BCL-6 gene mutations in posttransplantation lymphoproliferative disorders predict response to therapy and clinical outcome.

Posttransplantation lymphoproliferative disorders (PT-LPDs) represent a heterogeneous group of Epstein-Barr virus-associated lymphoid proliferations that arise in immunosuppressed transplant recipients. Some of these lesions regress after a reduction in immunosuppressive therapy, whereas some progress despite aggressive therapy. Morphological, immunophenotypic, and immunogenotypic criteria have not been useful in predicting clinical outcome. Although structural alterations in oncogenes and/or tumor suppressor genes identified in some PT-LPDs correlate with a poor clinical outcome, the presence of these alterations has not been a consistently useful predictor of lesion regression after reduction of immunosuppression. We examined 57 PT-LPD lesions obtained from 36 solid organ transplant recipients for the presence of mutations in the BCL-6 proto-oncogene using single-strand conformation polymorphism and sequence analysis, followed by correlation with histopathologic classification and clinical outcome, which was known in 33 patients. BCL-6 gene mutations were identified in 44% of the specimens and in 44% of the patients; none were identified in the cases classified as plasmacytic hyperplasia. However, mutations were present in 43% of the polymorphic lesions and 90% of the PT-LPDs diagnosed as non-Hodgkin's lymphoma or multiple myeloma. BCL-6 gene mutations predicted shorter survival and refractoriness to reduced immunosuppression and/or surgical excision. Our results suggest that the BCL-6 gene structure is a reliable indicator for the division of PT-LPDs into the biological categories of hyperplasia and malignant lymphoma, of which only the former can regress on immune reconstitution. The presence of BCL-6 gene mutations may be a useful clinical marker to determine whether reduction in immunosuppression should be attempted or more aggressive therapy should be instituted.

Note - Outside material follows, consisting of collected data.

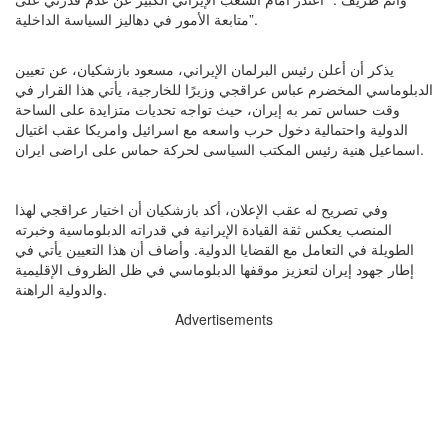
متابعة الأمور في دهاليز السياسة الداخلية”.
يذكر أن أعلن رئيس البرلمان الإيراني، مسعود بازشكيان، عن تعيين
الدبلوماسي المخضرم عباس عراقجي وزيرًا للخارجية، يأتي هذا القرار في
وقت حساس تمر به إيران، حيث تواجه تحديات متزايدة على الساحة
الدولية واحتمالية دخول حرب واسعه مع اسرائيل وامريكا عقب اغتيال
اسماعيل هنية رئيس المكتب السياسى لحركة حماس على اراضى ايران.
وفي تصريح له عقب الإعلان، أكد بازشكيان أن اختيار عراقجي لهذا
المنصب يعكس ثقة القيادة الإيرانية في قدراته الدبلوماسية وخبرته
الطويلة في التعامل مع القضايا الدولية. وأضاف أن هذا التعيين يأتي في
إطار جهود إيران لتعزيز موقفها الدبلوماسي في ظل الظروف الإقليمية
والدولية الراهنة.
Advertisements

[1]  E. Cesarman,et al.  The morphologic and molecular genetic categories of posttransplantation lymphoproliferative disorders are clinically relevant , 1998, Cancer.

[2]  E. Cesarman,et al.  Epstein-Barr virus latent membrane protein-1 oncogene deletion in post-transplantation lymphoproliferative disorders. , 1997, The American journal of pathology.

[3]  P. Pandolfi,et al.  The BCL-6 proto-oncogene controls germinal-centre formation and Th2-type inflammation , 1997, Nature Genetics.

[4]  G. Gaidano,et al.  Frequent mutation of the 5' noncoding region of the BCL-6 gene in acquired immunodeficiency syndrome-related non-Hodgkin's lymphomas. , 1997, Blood.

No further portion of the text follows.